Introduction: Studies in our hybrid rat model of transplantation/ischemic reperfusion (IRI) have demonstrated improvement in kidney function post injection of adipose-derived regenerative cells (ADRCs) into the renal artery. The mechanism on how these cells establish regenerative conditions during IRI remains elusive.
Objectives: Initial research in our model indicates multiple active subsets of ADRCs contribute to pro-angiogenic and anti-oxidant conditions within the kidney. We would like to understand the interplay of these effects within the injured kidney microenvironment and its relationship with inflammation at early timepoints post ADRC treatment.
Methods: Flow cytometric analysis was performed on rat ADRCs extracted from inguinal tissue (n=14). Cells were surveyed for markers that identify viability, immune cell subsets, epithelial cells, pericytes, and mesenchymal stem cells. Rat ADRC RNA expression for angiogenic, anti-oxidant, and anti-/inflammatory markers were measured by real-time PCR. ADRCs were extracted from inguinal fat of the Fisher 344 rat, labelled with a near infrared lipophilic dye, DiR, and injected via the renal artery of the IRI rat model. Whole body imaging was performed. IRI model kidneys were processed for histological analysis, and gene expression measured at 1 hour 24, and 48 hours post renal injection. Protein isolated from the kidney at 1 hour 24, and 48 hours post injection were surveyed with a proteome profile array and through western blotting.
Results: We show a 9-39% fraction of injected inguinal ADRCs were non-viable. Cell subsets consisted of high and varying levels of immune cells (47-92%). Stem cell-like markers identified a median of 25% of the total ADRC cell population. RNA expression from whole rat ADRCs indicate production of growth and repair factors, and notably- angiogenin and matrix metallopeptidase-2; and chemokine, CXCL1.

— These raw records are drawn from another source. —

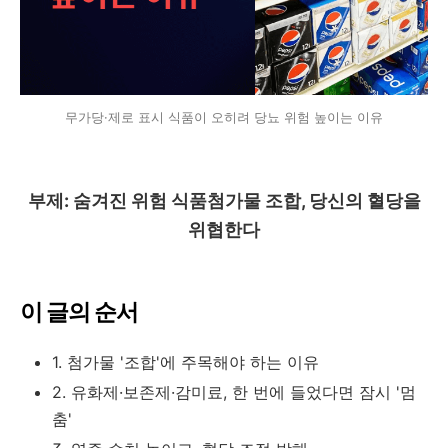
무가당·제로 표시 식품이 오히려 당뇨 위험 높이는 이유
부제: 숨겨진 위험 식품첨가물 조합, 당신의 혈당을
위협한다
이 글의 순서
1. 첨가물 '조합'에 주목해야 하는 이유
2. 유화제·보존제·감미료, 한 번에 들었다면 잠시 '멈
춤'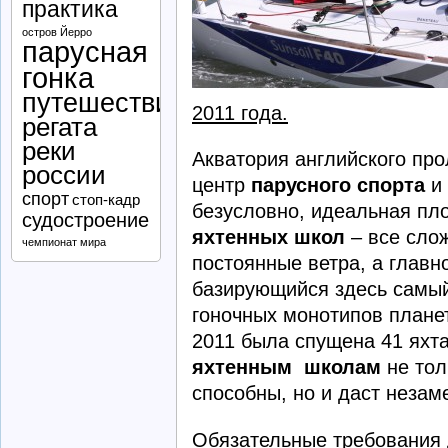
практика
остров Йерро
парусная
гонка
путешествие
2011 года.
регата
реки
Акватория английского пр
россии
центр
парусного спорта
и 
спорт
стоп-кадр
безусловно, идеальная пл
судостроение
яхтенных школ
– все сло
чемпионат мира
постоянные ветра, а главн
базирующийся здесь самы
гоночных монотипов планет
2011 была спущена 41 яхта
яхтенным школам
не тол
способны, но и даст незам
Обязательные требования 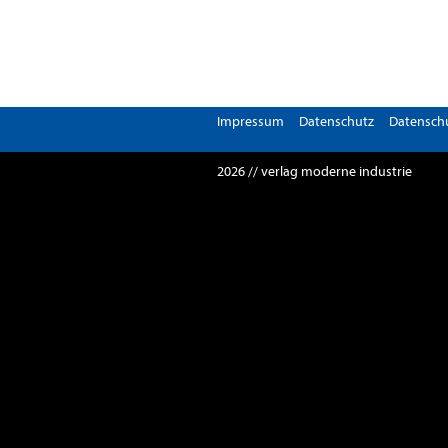
Impressum
Datenschutz
Datenschu
2026 // verlag moderne industrie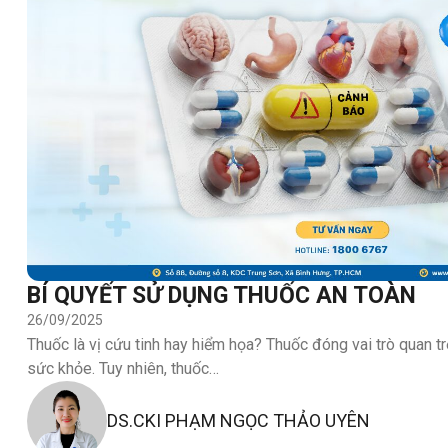
BÍ QUYẾT SỬ DỤNG THUỐC AN TOÀN
26/09/2025
Thuốc là vị cứu tinh hay hiểm họa? Thuốc đóng vai trò quan tr
sức khỏe. Tuy nhiên, thuốc…
DS.CKI PHẠM NGỌC THẢO UYÊN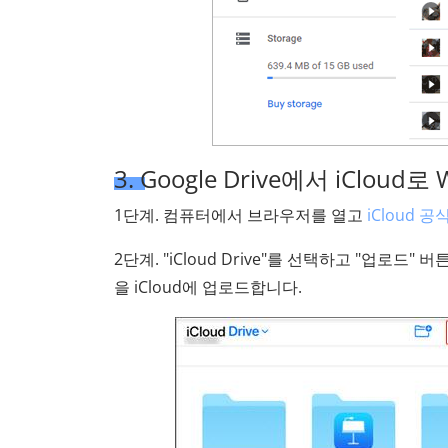
3. Google Drive에서 iCloud
1단계. 컴퓨터에서 브라우저를 열고
iCloud 
2단계. "iCloud Drive"를 선택하고 "업로드" 
을 iCloud에 업로드합니다.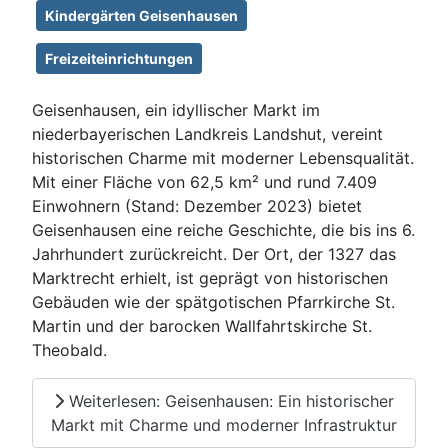
Kindergärten Geisenhausen
Freizeiteinrichtungen
Geisenhausen, ein idyllischer Markt im
niederbayerischen Landkreis Landshut, vereint
historischen Charme mit moderner Lebensqualität.
Mit einer Fläche von 62,5 km² und rund 7.409
Einwohnern (Stand: Dezember 2023) bietet
Geisenhausen eine reiche Geschichte, die bis ins 6.
Jahrhundert zurückreicht. Der Ort, der 1327 das
Marktrecht erhielt, ist geprägt von historischen
Gebäuden wie der spätgotischen Pfarrkirche St.
Martin und der barocken Wallfahrtskirche St.
Theobald.
Weiterlesen: Geisenhausen: Ein historischer
Markt mit Charme und moderner Infrastruktur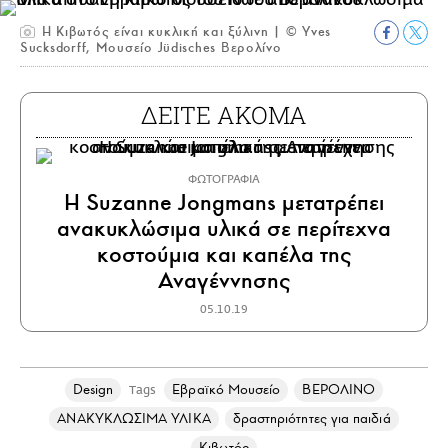
Η Κιβωτός είναι κυκλική και ξύλινη | © Yves
Sucksdorff, Μουσείο Jüdisches Βερολίνο
ΔΕΙΤΕ ΑΚΟΜΑ
ΦΩΤΟΓΡΑΦΙΑ
Η Suzanne Jongmans μετατρέπει
ανακυκλώσιμα υλικά σε περίτεχνα
κοστούμια και καπέλα της
Αναγέννησης
05.10.19
Design
Εβραϊκό Μουσείο
ΒΕΡΟΛΙΝΟ
Tags
ΑΝΑΚΥΚΛΩΣΙΜΑ ΥΛΙΚΑ
δραστηριότητες για παιδιά
Κιβωτός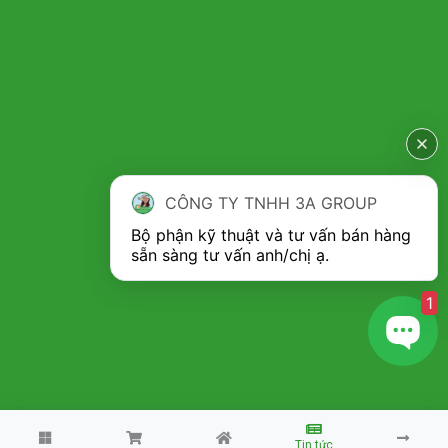
CÔNG TY TNHH 3A GROUP
Bộ phận kỹ thuật và tư vấn bán hàng 
1
Copyright 2026 ©
Máy nhà nông 3A
Tin tức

Gene expression studies performed on the kidneys post injection identified an upregulation of angiogenic factors VEGFa and angiogenin; anti-oxidant HO-1; and inflammatory factors IFN-ɤ and IL-6 when compared to sham-injected control. Protein profiling indicated an upregulation of TIMP-1 and of ligands important in leukocyte trafficking.
Discussion: ADRCs appear to be a pleomorphic cell suspension with multiple potential active subsets including T-cells, macrophages and mesenchymal stem cells. Data in the context of our model, suggest they serve as a vehicle for discrete administration of angiogenic and anti-oxidant factors. Counterintuitively, data also suggests that concomitant to secreting repair factors, at early timepoints, factors are secreted which attract inflammatory-related immune cells. Collectively, changes in RNA and protein levels of leukocyte trafficking-related factors suggest a major role for leukocytes in early IRI repair.